# I need to give me courage



## Overseer

Hello, 
We've been together for 15 years, separated for 11 months.

My wife always has been financial independent. I've been living in her house for 11 years and our daughter is 10 year old. They both are very lovely girls.

I noticed her strange behaviour 1 year ago, and realized that she has an emotional relationship with 12 year older married man. She pretended it isn't serious and she has no future with him. She blamed my selfishness as the main reason for her infidelity. And she proclaimed that I have never truly loved her.
I agreed the guilt was mine, still I was insulted.

After 5-6 months of argues and quarrels she told me that she loves me only for as a father of her child. 3 months ago she started her real love affair with the man. I began to pray day and night and God helped me - she split up with him after just 2-3 weeks. 
She called me and told me that she still likes me, but she was very stressed. She shared that she is very disappointed.

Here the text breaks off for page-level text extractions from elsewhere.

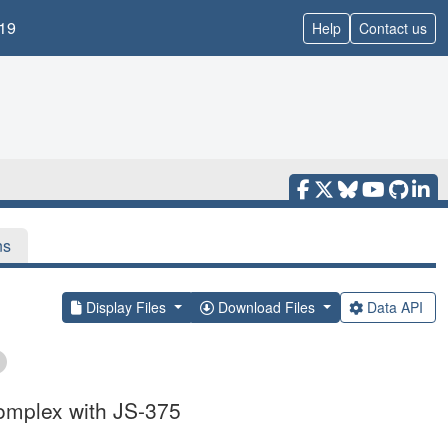
19
Help
Contact us
ns
Display Files
Download Files
Data API
omplex with JS-375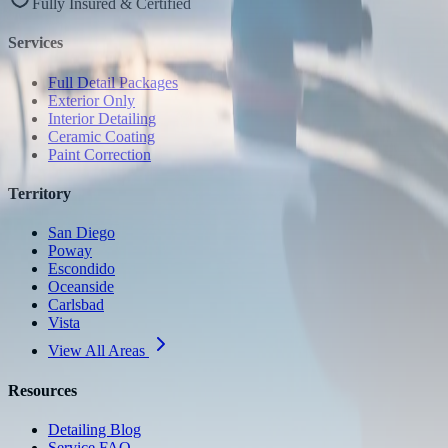
Fully Insured & Certified
Services
Full Detail Packages
Exterior Only
Interior Detailing
Ceramic Coating
Paint Correction
Territory
San Diego
Poway
Escondido
Oceanside
Carlsbad
Vista
View All Areas
Resources
Detailing Blog
Service FAQ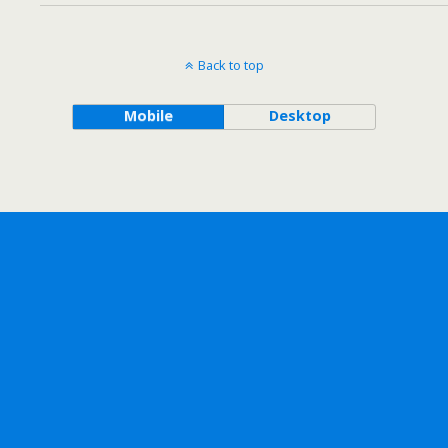
Back to top
Mobile
Desktop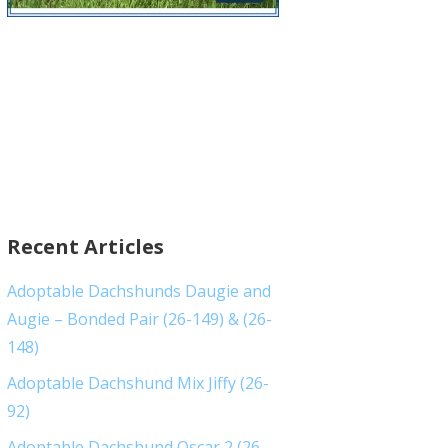
Recent Articles
Adoptable Dachshunds Daugie and
Augie – Bonded Pair (26-149) & (26-
148)
Adoptable Dachshund Mix Jiffy (26-
92)
Adoptable Dachshund Oscar 2 (26-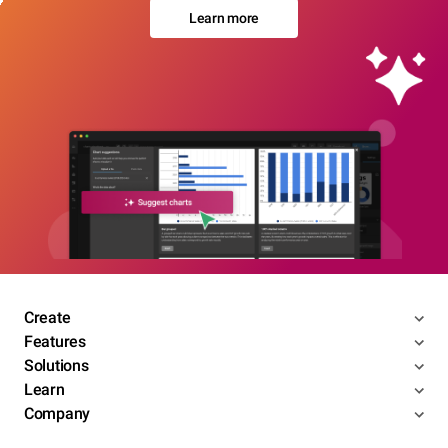
Learn more
Create
Features
Solutions
Learn
Company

I am living 5 min far from them and my wife invites me almost every evening to have dinner with her and our daughter. She allow me to hug and touch her. We watch movies togehter as a family. I help her with the household chores, in her job and mostly for our kid. We have many phone calls during the day. Still she continue to refuse giving me a real kiss. She tells me she is not sure about my love to her, she is confused and she thinks that I am not the right person for her, and she is afraid that she wont be able to love me again. 

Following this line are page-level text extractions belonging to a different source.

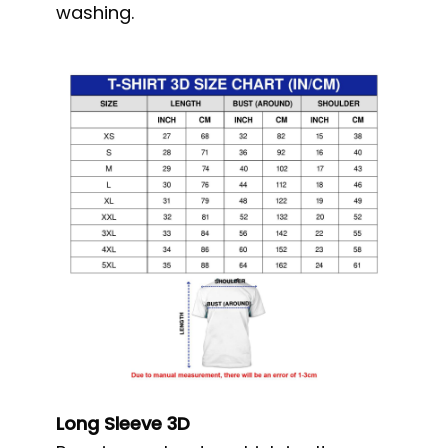
washing.
Long Sleeve 3D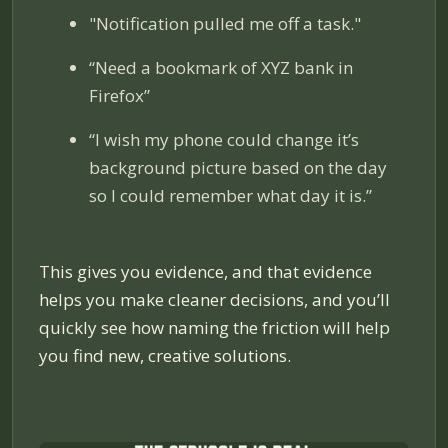
"Notification pulled me off a task."
“Need a bookmark of XYZ bank in
Firefox”
“I wish my phone could change it’s
background picture based on the day
so I could remember what day it is.”
This gives you evidence, and that evidence
helps you make cleaner decisions, and you’ll
quickly see how naming the friction will help
you find new, creative solutions.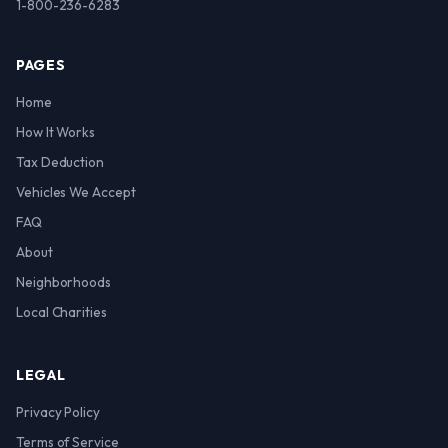
1-800-236-6283
PAGES
Home
How It Works
Tax Deduction
Vehicles We Accept
FAQ
About
Neighborhoods
Local Charities
LEGAL
Privacy Policy
Terms of Service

I am feeling empty without her love and cannot imagine a life without her. I have insulted her few times and now I doubt about my love to her.

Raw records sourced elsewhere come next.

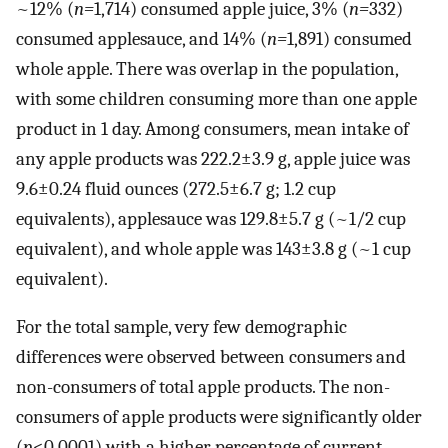
~12% (
n=
1,714) consumed apple juice, 3% (
n=
332)
consumed applesauce, and 14% (
n=
1,891) consumed
whole apple. There was overlap in the population,
with some children consuming more than one apple
product in 1 day. Among consumers, mean intake of
any apple products was 222.2±3.9 g, apple juice was
9.6±0.24 fluid ounces (272.5±6.7 g; 1.2 cup
equivalents), applesauce was 129.8±5.7 g (~1/2 cup
equivalent), and whole apple was 143±3.8 g (~1 cup
equivalent).
For the total sample, very few demographic
differences were observed between consumers and
non-consumers of total apple products. The non-
consumers of apple products were significantly older
(
p
<0.0001) with a higher percentage of current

I cannot stop wishing her, she has very sensitive personality and feelings, she is smart, lovely and disappointed by all males.

I am afraid if I win her I might insult and loose her again.

She is going to move to her parents and offered me to live in her luxury house meanwhile.

Please, give me advises and courage to win her back.

Do you think there is hope in this marriage?


----------



## Shaggy

I hate to say this cliche, but you really need to man up, you are a super nice guy. It comes through in your accepting blame for her having an affair. That is total BS. She cheated 100% on her own choice. It never was and never will be your fault. She has unfairly blame shifted to you.

As for it bring he house, well unless there is a prenup, it is your house too. It sounds like she has gone way overboard on what's mine in mine, and what's yours is ours. Frankly she sounds like an emotionally abusive person.

I would suggest that she has you do whipped that she has lost all respect for you, meanwhile your worried that showing any spine will drive her away.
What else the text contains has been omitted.